And suddenly a bee powered latte frother seems downright prosaic.
posted by ambrosen at 5:21 PM on January 7, 2014 [1 favorite]


I wonder if the snakes on the table spooked the napkin-rabbits
posted by The Whelk at 5:38 PM on January 7, 2014 [2 favorites]


I want to see the designs for the rabbit launderette.
posted by arcticseal at 5:51 PM on January 7, 2014 [1 favorite]

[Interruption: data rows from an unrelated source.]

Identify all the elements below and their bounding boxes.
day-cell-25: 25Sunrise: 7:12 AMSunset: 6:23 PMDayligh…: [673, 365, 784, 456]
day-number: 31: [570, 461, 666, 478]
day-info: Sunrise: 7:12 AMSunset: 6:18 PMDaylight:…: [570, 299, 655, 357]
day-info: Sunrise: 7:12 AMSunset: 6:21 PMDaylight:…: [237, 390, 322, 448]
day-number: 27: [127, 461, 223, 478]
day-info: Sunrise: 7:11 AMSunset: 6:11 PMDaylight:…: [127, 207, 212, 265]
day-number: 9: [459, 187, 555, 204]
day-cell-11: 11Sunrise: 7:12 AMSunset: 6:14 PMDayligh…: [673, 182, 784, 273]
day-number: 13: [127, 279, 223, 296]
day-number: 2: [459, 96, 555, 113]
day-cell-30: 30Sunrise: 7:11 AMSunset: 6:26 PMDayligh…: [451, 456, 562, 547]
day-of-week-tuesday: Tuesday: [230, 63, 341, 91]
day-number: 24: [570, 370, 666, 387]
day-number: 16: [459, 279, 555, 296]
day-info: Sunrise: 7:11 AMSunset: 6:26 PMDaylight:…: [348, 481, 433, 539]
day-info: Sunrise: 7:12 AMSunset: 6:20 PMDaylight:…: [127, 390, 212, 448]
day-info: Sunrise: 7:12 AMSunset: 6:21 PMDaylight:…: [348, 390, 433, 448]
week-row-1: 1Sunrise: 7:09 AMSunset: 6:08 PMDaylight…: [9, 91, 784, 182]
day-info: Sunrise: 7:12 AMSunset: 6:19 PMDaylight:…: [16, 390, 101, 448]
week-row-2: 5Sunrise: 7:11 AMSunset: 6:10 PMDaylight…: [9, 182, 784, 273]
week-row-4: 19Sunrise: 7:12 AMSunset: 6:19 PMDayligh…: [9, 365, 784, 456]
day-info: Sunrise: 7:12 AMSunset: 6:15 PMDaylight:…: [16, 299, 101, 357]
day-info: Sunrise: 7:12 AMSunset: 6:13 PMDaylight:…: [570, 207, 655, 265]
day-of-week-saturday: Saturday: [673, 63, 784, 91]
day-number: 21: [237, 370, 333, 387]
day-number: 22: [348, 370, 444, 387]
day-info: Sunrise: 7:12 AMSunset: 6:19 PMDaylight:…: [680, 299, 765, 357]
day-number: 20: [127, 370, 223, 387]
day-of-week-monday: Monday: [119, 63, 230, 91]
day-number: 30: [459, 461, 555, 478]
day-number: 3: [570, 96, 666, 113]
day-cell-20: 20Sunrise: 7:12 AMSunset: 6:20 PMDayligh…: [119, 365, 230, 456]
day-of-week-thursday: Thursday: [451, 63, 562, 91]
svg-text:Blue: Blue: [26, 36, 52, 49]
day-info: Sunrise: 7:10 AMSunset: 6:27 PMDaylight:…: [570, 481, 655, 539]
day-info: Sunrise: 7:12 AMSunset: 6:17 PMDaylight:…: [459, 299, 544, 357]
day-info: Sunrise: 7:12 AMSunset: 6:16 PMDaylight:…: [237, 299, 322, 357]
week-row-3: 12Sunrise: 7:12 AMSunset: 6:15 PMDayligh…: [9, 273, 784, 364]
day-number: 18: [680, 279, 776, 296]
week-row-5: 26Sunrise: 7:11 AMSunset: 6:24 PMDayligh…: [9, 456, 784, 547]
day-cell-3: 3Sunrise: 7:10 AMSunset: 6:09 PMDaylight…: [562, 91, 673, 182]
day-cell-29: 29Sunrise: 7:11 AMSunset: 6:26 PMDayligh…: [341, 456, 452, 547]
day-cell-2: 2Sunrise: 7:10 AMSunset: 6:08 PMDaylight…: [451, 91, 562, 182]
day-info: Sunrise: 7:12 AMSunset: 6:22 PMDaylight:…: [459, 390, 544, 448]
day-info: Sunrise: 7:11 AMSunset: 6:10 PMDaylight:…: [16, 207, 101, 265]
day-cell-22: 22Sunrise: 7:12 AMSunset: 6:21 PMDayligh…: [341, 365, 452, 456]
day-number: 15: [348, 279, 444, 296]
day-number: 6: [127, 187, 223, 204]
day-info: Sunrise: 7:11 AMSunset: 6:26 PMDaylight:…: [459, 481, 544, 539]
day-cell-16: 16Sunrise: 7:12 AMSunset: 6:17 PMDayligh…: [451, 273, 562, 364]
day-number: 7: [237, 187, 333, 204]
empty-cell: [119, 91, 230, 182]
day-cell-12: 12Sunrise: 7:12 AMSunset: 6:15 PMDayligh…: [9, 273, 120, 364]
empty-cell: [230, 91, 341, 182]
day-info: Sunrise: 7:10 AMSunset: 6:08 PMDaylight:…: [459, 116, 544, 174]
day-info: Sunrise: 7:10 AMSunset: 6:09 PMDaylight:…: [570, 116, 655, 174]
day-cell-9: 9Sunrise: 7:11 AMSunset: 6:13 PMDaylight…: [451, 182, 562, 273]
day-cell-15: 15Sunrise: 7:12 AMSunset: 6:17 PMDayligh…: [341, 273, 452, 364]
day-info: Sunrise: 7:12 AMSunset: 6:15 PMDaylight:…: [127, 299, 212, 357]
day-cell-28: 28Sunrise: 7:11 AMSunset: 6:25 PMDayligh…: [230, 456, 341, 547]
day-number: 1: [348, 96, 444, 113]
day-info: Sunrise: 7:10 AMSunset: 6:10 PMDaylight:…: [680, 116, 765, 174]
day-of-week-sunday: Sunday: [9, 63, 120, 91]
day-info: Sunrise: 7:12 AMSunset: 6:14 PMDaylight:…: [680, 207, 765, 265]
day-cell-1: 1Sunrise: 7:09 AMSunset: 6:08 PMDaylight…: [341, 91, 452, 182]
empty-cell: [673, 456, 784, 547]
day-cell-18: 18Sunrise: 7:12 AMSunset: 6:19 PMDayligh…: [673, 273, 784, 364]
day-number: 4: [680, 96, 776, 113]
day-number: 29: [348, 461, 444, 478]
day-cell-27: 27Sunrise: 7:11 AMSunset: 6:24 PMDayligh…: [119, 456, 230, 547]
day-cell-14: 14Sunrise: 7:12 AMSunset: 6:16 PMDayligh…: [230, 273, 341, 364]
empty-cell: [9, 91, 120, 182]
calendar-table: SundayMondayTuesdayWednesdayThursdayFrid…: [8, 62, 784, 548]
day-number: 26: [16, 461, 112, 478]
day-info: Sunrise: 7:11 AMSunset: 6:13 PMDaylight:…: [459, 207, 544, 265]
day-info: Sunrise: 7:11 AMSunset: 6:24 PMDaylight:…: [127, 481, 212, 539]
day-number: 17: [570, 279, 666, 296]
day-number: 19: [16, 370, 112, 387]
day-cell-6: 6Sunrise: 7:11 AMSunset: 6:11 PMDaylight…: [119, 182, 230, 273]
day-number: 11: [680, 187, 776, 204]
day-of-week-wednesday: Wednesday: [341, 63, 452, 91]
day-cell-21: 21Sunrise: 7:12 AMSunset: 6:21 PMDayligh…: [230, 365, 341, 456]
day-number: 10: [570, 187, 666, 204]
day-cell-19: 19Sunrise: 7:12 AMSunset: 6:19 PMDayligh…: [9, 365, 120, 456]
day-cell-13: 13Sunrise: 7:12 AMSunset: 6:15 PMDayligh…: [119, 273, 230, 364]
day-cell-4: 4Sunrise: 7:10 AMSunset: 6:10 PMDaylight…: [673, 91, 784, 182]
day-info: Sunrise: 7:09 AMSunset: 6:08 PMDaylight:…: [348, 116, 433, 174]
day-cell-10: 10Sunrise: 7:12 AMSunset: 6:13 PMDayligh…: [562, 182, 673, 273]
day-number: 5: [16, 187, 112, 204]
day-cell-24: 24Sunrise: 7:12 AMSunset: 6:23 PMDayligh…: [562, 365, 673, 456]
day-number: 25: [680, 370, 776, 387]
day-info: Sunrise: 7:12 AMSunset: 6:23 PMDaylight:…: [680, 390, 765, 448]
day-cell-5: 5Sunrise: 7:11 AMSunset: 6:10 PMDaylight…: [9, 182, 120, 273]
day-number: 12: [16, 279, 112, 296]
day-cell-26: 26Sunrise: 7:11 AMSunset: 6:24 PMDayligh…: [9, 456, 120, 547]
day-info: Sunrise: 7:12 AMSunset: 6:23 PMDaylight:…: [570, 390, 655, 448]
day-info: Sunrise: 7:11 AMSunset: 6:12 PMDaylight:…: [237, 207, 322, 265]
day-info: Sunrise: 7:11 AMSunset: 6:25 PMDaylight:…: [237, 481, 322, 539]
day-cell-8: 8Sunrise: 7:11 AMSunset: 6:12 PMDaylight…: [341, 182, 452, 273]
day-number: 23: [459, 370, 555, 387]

Interesting comments in the original link:

Two clarifications I can see:
- the painting actually hangs in the Uffizi, according to Wikipedia at least.
- polenta did not exist in 1473, at least not as cornmeal. Corn wasn't introduced into the new world yet. Polenta would have been made with farro, chestnut, millet, spelt, or chickpeas.


Good point.

I wonder if Leonardo's notebooks would make for a good reading. I'm assuming some the above article must be reflecting Leonardo's own satire.
posted by Telf at 6:16 PM on January 7, 2014


The thing that gave it away for me was the drawing of the flying machine labeled as a drawing of a human-powered whisk.
posted by larrybob at 6:21 PM on January 7, 2014 [2 favorites]


I think the satire actually arises from Shelagh Routh and Jonathan Routh, "editors" of the book referenced in the article, Leonardo's Kitchen Notebooks: Leonardo da Vinci's notes on cookery and table etiquette. As is pointed out in this Spanish-language article "La falsa cocina de Leonardo Da Vinci" on the book, the original publication date was April 1, 1987 (as noted in the Amazon link from the Laphams article.) The writer of the Spanish article points out that the "Codex Romanoff", which the Rouths say is the source of their book, does not exist in the collection of the Hermitage.

A British rare book catalog notes "Here it should be remembered that Jonathan Routh co-starred for many years in the television series Candid Camera and with Germaine Greer and Kenny Everett in Nice Time. He also wrote a series of Good Loo Guides and, in 1984, Jamaica Holiday: The Secret Life of Queen Victoria and that this item is no more than an elaborate spoof. It has received cult status in the USA where it fetches prices in the hundreds of dollars." (hyperlink mine.)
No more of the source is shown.